I have a front end and two compute nodes
All have same slurm.conf file which ends with (for detail please see: https://gist.github.com/avatar-lavventura/46b56cd3a29120594773ae1c8bc4b72c):
NodeName=ebloc2 NodeHostName=ebloc NodeAddr=54.227.62.43 CPUs=1
PartitionName=debug Nodes=ebloc2 Default=YES MaxTime=INFINITE State=UP
NodeName=ebloc4 NodeHostName=ebloc NodeAddr=54.236.173.82 CPUs=1
PartitionName=debug Nodes=ebloc4 Default=YES MaxTime=INFINITE State=UP
slurmctld
: only checks first written nodes information and does not check the second written node's.

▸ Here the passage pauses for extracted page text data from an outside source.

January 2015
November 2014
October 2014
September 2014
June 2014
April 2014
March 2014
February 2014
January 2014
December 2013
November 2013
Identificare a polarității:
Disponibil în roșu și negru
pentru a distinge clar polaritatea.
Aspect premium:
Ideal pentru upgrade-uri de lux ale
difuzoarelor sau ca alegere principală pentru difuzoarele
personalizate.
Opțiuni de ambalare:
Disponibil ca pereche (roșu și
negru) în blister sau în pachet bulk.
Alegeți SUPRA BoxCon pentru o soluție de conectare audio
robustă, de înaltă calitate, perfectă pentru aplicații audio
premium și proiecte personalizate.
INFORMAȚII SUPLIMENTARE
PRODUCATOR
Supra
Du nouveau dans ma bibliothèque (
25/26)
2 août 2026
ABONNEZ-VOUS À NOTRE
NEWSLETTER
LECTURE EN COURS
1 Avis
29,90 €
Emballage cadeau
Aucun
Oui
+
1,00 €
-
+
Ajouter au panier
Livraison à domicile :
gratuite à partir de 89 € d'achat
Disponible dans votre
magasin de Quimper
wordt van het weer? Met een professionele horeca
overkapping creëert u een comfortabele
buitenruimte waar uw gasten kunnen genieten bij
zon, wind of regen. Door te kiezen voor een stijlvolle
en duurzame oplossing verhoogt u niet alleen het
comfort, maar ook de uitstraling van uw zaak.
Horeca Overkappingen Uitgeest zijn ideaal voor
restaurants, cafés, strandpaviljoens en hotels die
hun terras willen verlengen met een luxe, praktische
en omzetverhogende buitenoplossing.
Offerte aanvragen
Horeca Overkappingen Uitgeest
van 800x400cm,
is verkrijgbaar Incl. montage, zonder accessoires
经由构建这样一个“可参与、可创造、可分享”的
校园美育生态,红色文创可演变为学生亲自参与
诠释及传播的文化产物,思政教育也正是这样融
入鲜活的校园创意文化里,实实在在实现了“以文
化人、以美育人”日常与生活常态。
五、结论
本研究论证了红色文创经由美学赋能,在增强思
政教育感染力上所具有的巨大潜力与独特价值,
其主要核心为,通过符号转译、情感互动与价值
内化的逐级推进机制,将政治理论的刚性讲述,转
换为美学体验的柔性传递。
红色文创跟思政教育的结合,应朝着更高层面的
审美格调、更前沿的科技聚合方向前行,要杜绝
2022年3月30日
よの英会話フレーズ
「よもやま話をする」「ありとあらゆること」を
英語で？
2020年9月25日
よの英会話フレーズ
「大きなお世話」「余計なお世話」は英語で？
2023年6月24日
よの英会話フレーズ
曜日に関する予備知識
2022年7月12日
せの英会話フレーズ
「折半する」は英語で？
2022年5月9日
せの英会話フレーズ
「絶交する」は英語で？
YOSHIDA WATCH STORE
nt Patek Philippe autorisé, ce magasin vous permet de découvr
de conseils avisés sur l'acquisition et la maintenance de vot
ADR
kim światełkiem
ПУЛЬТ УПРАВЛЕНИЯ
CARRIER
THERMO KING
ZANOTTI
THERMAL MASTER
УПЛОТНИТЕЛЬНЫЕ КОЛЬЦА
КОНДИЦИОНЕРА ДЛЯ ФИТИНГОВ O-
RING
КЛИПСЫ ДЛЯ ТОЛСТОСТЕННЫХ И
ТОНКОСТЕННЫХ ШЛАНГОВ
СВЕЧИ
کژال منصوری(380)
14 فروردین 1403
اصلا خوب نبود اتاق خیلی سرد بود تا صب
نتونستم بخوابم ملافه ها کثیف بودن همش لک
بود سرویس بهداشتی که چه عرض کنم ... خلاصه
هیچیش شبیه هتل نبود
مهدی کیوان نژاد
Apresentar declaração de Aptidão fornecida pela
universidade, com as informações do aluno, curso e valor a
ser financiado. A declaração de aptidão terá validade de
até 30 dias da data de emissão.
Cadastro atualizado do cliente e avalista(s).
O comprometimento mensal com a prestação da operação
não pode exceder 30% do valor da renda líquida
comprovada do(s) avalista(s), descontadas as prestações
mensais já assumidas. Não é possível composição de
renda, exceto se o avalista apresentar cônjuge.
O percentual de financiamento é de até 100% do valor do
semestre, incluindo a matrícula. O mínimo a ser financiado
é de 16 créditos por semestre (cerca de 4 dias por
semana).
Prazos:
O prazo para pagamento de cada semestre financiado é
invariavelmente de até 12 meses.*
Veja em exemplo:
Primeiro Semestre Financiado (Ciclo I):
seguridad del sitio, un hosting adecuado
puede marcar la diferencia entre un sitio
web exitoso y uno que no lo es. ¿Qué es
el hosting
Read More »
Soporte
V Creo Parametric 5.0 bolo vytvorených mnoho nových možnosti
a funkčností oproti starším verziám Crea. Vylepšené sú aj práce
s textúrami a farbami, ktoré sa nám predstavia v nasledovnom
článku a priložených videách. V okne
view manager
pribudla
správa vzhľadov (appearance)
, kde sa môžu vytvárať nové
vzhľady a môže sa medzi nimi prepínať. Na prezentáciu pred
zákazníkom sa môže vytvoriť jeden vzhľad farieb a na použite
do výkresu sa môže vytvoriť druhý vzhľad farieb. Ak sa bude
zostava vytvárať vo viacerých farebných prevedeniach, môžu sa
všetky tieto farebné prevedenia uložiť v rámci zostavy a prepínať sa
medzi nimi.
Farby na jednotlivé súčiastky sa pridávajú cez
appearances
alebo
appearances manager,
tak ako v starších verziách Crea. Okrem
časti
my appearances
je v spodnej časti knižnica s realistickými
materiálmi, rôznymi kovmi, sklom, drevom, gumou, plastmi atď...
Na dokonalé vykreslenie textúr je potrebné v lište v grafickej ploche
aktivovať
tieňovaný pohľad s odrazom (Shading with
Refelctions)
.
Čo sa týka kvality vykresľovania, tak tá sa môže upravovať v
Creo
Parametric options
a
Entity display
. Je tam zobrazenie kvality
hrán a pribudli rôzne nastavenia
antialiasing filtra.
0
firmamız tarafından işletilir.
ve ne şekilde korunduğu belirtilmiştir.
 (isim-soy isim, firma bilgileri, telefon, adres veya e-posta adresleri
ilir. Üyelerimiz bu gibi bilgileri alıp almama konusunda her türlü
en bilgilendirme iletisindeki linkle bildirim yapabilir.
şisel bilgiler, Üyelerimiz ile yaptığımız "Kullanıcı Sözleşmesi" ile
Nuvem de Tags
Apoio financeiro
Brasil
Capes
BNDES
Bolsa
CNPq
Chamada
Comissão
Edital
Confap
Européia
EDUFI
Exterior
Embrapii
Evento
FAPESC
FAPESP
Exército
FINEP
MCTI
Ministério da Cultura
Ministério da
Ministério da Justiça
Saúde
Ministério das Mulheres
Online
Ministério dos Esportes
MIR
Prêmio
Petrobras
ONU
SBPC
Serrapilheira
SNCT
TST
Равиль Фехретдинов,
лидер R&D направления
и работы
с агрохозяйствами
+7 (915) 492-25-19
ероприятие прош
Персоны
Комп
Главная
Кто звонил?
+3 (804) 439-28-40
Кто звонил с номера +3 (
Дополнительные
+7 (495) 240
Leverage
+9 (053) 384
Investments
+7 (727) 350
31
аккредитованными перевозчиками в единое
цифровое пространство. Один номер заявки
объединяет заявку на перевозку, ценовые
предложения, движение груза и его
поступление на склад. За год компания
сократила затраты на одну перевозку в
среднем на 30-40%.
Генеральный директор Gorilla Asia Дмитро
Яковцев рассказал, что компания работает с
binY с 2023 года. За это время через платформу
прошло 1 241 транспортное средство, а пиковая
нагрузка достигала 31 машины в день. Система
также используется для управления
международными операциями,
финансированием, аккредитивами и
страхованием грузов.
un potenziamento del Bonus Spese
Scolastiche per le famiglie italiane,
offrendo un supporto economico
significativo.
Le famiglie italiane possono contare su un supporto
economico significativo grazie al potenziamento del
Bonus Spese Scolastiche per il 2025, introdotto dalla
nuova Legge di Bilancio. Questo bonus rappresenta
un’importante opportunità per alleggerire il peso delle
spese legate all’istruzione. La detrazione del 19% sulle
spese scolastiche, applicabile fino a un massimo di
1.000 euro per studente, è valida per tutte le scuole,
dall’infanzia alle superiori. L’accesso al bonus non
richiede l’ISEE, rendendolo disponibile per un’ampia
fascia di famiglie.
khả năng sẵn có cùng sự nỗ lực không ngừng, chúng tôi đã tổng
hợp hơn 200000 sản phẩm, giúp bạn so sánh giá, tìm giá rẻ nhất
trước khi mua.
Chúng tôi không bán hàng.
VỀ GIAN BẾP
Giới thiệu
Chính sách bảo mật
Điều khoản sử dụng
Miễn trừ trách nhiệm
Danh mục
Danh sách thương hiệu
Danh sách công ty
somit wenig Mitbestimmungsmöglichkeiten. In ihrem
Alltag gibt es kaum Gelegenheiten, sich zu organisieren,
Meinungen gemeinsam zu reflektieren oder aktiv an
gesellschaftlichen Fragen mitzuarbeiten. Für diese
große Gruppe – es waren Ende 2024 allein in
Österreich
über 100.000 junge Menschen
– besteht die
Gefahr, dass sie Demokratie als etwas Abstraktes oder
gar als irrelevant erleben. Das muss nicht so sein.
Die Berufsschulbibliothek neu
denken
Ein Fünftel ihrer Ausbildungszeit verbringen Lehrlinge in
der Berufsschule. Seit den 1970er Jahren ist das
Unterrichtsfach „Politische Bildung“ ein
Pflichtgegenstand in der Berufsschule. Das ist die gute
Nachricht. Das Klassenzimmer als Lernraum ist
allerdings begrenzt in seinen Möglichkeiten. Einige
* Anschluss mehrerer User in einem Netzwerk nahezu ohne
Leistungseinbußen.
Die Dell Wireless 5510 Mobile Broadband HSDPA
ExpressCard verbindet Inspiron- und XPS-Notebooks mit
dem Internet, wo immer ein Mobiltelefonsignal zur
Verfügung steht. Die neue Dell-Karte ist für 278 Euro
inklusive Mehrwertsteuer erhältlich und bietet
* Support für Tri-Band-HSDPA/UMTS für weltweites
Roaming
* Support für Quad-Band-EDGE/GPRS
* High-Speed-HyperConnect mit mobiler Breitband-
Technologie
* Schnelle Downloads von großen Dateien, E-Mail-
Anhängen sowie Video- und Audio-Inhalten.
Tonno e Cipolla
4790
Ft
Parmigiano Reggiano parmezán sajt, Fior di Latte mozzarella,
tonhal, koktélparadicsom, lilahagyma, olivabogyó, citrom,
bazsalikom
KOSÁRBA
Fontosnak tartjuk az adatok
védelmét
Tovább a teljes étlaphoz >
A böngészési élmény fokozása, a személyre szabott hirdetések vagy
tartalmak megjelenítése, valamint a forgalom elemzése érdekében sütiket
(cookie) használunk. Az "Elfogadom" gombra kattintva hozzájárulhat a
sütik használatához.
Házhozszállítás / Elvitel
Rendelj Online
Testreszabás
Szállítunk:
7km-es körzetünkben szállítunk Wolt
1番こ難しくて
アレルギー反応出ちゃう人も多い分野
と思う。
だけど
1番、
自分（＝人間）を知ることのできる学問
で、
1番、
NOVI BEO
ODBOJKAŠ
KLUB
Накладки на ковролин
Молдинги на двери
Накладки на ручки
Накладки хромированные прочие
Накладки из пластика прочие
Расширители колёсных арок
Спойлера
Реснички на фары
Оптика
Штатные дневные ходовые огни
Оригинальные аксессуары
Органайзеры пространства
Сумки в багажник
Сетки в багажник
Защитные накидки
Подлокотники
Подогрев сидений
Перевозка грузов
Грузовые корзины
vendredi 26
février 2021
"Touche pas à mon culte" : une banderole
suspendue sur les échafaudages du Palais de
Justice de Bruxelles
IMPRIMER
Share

When I try to send a job I recieve following error, it handles only first written node's IP and when I run sudo slurmd
on the first node it works.
Error:
slurmctld: debug2: slurm_connect failed: Connection refused
slurmctld: debug2: Error connecting slurm stream socket at 54.227.62.43:6821: Connection refused
slurmctld: debug2: slurm_connect failed: Connection refused
slurmctld: debug2: Error connecting slurm stream socket at 54.227.62.43:6821: Connection refused
The problem: compute node that I mentioned in the first order receives the jobs but the compute node I mentioned on the second order does not. How could I fix it.
slurmctld logs(https://gist.github.com/avatar-lavventura/4ec8c1b15e0ada4aa4bd0414e2b1ffb4)
Thank you for your valuable time and help.